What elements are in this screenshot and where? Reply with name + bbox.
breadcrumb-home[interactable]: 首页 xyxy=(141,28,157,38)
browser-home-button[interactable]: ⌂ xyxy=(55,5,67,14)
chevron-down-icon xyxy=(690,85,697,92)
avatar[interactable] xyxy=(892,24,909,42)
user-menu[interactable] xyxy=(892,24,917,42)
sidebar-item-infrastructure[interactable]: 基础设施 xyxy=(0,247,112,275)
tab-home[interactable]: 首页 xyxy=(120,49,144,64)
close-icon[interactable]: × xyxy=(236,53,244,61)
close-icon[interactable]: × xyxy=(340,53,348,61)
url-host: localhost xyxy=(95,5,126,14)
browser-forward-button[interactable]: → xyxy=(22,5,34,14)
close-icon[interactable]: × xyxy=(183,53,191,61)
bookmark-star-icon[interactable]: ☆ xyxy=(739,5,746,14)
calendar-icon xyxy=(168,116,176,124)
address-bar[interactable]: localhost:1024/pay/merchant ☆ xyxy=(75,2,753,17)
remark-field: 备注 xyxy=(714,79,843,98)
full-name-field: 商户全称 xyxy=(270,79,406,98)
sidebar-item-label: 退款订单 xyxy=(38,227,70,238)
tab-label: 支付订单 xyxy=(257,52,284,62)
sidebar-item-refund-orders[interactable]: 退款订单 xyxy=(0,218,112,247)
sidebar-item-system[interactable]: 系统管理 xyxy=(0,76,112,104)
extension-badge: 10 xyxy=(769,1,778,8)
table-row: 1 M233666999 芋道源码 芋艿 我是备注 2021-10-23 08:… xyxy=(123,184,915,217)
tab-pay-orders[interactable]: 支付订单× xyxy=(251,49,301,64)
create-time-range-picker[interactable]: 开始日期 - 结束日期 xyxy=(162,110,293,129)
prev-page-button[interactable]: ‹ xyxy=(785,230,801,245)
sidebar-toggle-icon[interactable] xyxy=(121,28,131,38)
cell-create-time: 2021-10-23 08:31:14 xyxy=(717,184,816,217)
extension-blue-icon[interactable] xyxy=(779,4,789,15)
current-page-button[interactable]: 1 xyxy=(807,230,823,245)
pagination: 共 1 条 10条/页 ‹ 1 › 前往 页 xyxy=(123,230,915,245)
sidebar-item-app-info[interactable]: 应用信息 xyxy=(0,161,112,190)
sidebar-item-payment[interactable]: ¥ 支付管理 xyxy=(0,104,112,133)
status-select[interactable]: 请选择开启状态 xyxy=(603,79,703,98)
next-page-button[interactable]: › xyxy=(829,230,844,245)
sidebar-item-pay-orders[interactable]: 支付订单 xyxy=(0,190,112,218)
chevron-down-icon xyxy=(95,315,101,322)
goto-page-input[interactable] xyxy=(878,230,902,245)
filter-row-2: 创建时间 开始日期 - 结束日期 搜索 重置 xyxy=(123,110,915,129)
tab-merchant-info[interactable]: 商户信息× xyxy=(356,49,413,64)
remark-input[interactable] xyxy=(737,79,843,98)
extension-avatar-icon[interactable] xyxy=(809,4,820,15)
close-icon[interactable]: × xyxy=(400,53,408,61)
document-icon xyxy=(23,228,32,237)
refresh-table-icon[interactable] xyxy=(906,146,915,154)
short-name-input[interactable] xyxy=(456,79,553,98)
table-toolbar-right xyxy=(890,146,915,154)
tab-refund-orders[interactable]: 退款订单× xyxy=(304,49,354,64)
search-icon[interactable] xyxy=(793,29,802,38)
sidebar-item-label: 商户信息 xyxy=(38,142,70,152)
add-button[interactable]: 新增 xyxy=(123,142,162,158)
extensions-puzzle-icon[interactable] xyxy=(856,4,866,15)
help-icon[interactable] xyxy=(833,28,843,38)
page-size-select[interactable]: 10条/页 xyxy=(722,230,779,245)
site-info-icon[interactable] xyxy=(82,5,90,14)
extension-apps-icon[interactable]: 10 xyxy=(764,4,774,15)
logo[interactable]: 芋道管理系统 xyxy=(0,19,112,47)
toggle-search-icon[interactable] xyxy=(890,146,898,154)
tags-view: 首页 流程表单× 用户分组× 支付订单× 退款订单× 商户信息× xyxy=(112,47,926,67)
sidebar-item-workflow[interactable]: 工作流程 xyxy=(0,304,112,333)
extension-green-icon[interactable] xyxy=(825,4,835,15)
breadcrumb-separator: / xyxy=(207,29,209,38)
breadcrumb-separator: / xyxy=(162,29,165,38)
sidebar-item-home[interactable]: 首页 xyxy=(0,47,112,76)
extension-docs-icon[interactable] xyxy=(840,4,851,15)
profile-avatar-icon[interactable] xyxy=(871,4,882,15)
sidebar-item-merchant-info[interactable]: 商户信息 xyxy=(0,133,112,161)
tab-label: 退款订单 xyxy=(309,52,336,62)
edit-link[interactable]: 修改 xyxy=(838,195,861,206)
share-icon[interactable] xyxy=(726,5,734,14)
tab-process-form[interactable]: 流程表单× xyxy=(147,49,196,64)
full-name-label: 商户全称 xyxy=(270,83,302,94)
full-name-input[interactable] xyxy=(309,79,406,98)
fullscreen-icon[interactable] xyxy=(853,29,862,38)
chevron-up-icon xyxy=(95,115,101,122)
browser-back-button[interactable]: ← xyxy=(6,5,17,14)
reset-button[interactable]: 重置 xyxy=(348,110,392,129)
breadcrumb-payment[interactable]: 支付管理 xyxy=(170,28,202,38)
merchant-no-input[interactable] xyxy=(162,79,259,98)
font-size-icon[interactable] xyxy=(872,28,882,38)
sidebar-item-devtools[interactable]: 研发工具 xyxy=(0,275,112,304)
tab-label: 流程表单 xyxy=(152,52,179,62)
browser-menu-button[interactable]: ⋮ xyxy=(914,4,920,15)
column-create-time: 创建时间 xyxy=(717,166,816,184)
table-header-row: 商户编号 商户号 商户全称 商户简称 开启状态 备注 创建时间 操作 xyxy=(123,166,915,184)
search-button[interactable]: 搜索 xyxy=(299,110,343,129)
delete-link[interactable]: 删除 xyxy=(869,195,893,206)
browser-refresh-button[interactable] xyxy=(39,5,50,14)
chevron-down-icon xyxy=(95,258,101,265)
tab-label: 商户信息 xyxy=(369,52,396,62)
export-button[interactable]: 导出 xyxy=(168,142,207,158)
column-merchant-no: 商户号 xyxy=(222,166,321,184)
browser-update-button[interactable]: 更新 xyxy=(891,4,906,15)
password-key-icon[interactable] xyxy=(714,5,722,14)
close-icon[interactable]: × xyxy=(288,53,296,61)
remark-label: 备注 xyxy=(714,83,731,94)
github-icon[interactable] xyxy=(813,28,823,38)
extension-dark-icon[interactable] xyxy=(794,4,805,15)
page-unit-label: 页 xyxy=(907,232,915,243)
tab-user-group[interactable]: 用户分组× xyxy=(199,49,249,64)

# Required work:
Repeat all of the records exactly.

# Your solution:
What elements are in this screenshot and where? Reply with name + bbox.
breadcrumb-home[interactable]: 首页 xyxy=(141,28,157,38)
browser-home-button[interactable]: ⌂ xyxy=(55,5,67,14)
chevron-down-icon xyxy=(690,85,697,92)
avatar[interactable] xyxy=(892,24,909,42)
user-menu[interactable] xyxy=(892,24,917,42)
sidebar-item-infrastructure[interactable]: 基础设施 xyxy=(0,247,112,275)
tab-home[interactable]: 首页 xyxy=(120,49,144,64)
close-icon[interactable]: × xyxy=(236,53,244,61)
close-icon[interactable]: × xyxy=(340,53,348,61)
url-host: localhost xyxy=(95,5,126,14)
browser-forward-button[interactable]: → xyxy=(22,5,34,14)
close-icon[interactable]: × xyxy=(183,53,191,61)
bookmark-star-icon[interactable]: ☆ xyxy=(739,5,746,14)
calendar-icon xyxy=(168,116,176,124)
address-bar[interactable]: localhost:1024/pay/merchant ☆ xyxy=(75,2,753,17)
remark-field: 备注 xyxy=(714,79,843,98)
full-name-field: 商户全称 xyxy=(270,79,406,98)
sidebar-item-label: 退款订单 xyxy=(38,227,70,238)
tab-label: 支付订单 xyxy=(257,52,284,62)
sidebar-item-refund-orders[interactable]: 退款订单 xyxy=(0,218,112,247)
sidebar-item-system[interactable]: 系统管理 xyxy=(0,76,112,104)
extension-badge: 10 xyxy=(769,1,778,8)
table-row: 1 M233666999 芋道源码 芋艿 我是备注 2021-10-23 08:… xyxy=(123,184,915,217)
tab-pay-orders[interactable]: 支付订单× xyxy=(251,49,301,64)
create-time-range-picker[interactable]: 开始日期 - 结束日期 xyxy=(162,110,293,129)
prev-page-button[interactable]: ‹ xyxy=(785,230,801,245)
sidebar-toggle-icon[interactable] xyxy=(121,28,131,38)
cell-create-time: 2021-10-23 08:31:14 xyxy=(717,184,816,217)
extension-blue-icon[interactable] xyxy=(779,4,789,15)
current-page-button[interactable]: 1 xyxy=(807,230,823,245)
pagination: 共 1 条 10条/页 ‹ 1 › 前往 页 xyxy=(123,230,915,245)
sidebar-item-app-info[interactable]: 应用信息 xyxy=(0,161,112,190)
sidebar-item-payment[interactable]: ¥ 支付管理 xyxy=(0,104,112,133)
status-select[interactable]: 请选择开启状态 xyxy=(603,79,703,98)
next-page-button[interactable]: › xyxy=(829,230,844,245)
sidebar-item-pay-orders[interactable]: 支付订单 xyxy=(0,190,112,218)
chevron-down-icon xyxy=(95,315,101,322)
goto-page-input[interactable] xyxy=(878,230,902,245)
filter-row-2: 创建时间 开始日期 - 结束日期 搜索 重置 xyxy=(123,110,915,129)
tab-merchant-info[interactable]: 商户信息× xyxy=(356,49,413,64)
remark-input[interactable] xyxy=(737,79,843,98)
extension-avatar-icon[interactable] xyxy=(809,4,820,15)
close-icon[interactable]: × xyxy=(400,53,408,61)
document-icon xyxy=(23,228,32,237)
refresh-table-icon[interactable] xyxy=(906,146,915,154)
short-name-input[interactable] xyxy=(456,79,553,98)
table-toolbar-right xyxy=(890,146,915,154)
tab-refund-orders[interactable]: 退款订单× xyxy=(304,49,354,64)
search-icon[interactable] xyxy=(793,29,802,38)
sidebar-item-label: 商户信息 xyxy=(38,142,70,152)
add-button[interactable]: 新增 xyxy=(123,142,162,158)
extensions-puzzle-icon[interactable] xyxy=(856,4,866,15)
help-icon[interactable] xyxy=(833,28,843,38)
page-size-select[interactable]: 10条/页 xyxy=(722,230,779,245)
site-info-icon[interactable] xyxy=(82,5,90,14)
extension-apps-icon[interactable]: 10 xyxy=(764,4,774,15)
logo[interactable]: 芋道管理系统 xyxy=(0,19,112,47)
toggle-search-icon[interactable] xyxy=(890,146,898,154)
tags-view: 首页 流程表单× 用户分组× 支付订单× 退款订单× 商户信息× xyxy=(112,47,926,67)
sidebar-item-workflow[interactable]: 工作流程 xyxy=(0,304,112,333)
extension-green-icon[interactable] xyxy=(825,4,835,15)
breadcrumb-separator: / xyxy=(207,29,209,38)
breadcrumb-separator: / xyxy=(162,29,165,38)
sidebar-item-home[interactable]: 首页 xyxy=(0,47,112,76)
extension-docs-icon[interactable] xyxy=(840,4,851,15)
profile-avatar-icon[interactable] xyxy=(871,4,882,15)
sidebar-item-merchant-info[interactable]: 商户信息 xyxy=(0,133,112,161)
tab-label: 退款订单 xyxy=(309,52,336,62)
edit-link[interactable]: 修改 xyxy=(838,195,861,206)
share-icon[interactable] xyxy=(726,5,734,14)
tab-process-form[interactable]: 流程表单× xyxy=(147,49,196,64)
full-name-label: 商户全称 xyxy=(270,83,302,94)
full-name-input[interactable] xyxy=(309,79,406,98)
fullscreen-icon[interactable] xyxy=(853,29,862,38)
chevron-up-icon xyxy=(95,115,101,122)
browser-back-button[interactable]: ← xyxy=(6,5,17,14)
reset-button[interactable]: 重置 xyxy=(348,110,392,129)
breadcrumb-payment[interactable]: 支付管理 xyxy=(170,28,202,38)
merchant-no-input[interactable] xyxy=(162,79,259,98)
font-size-icon[interactable] xyxy=(872,28,882,38)
sidebar-item-devtools[interactable]: 研发工具 xyxy=(0,275,112,304)
tab-label: 流程表单 xyxy=(152,52,179,62)
browser-menu-button[interactable]: ⋮ xyxy=(914,4,920,15)
column-create-time: 创建时间 xyxy=(717,166,816,184)
table-header-row: 商户编号 商户号 商户全称 商户简称 开启状态 备注 创建时间 操作 xyxy=(123,166,915,184)
search-button[interactable]: 搜索 xyxy=(299,110,343,129)
delete-link[interactable]: 删除 xyxy=(869,195,893,206)
browser-refresh-button[interactable] xyxy=(39,5,50,14)
chevron-down-icon xyxy=(95,258,101,265)
tab-label: 商户信息 xyxy=(369,52,396,62)
export-button[interactable]: 导出 xyxy=(168,142,207,158)
column-merchant-no: 商户号 xyxy=(222,166,321,184)
browser-update-button[interactable]: 更新 xyxy=(891,4,906,15)
password-key-icon[interactable] xyxy=(714,5,722,14)
close-icon[interactable]: × xyxy=(288,53,296,61)
remark-label: 备注 xyxy=(714,83,731,94)
github-icon[interactable] xyxy=(813,28,823,38)
extension-dark-icon[interactable] xyxy=(794,4,805,15)
page-unit-label: 页 xyxy=(907,232,915,243)
tab-user-group[interactable]: 用户分组× xyxy=(199,49,249,64)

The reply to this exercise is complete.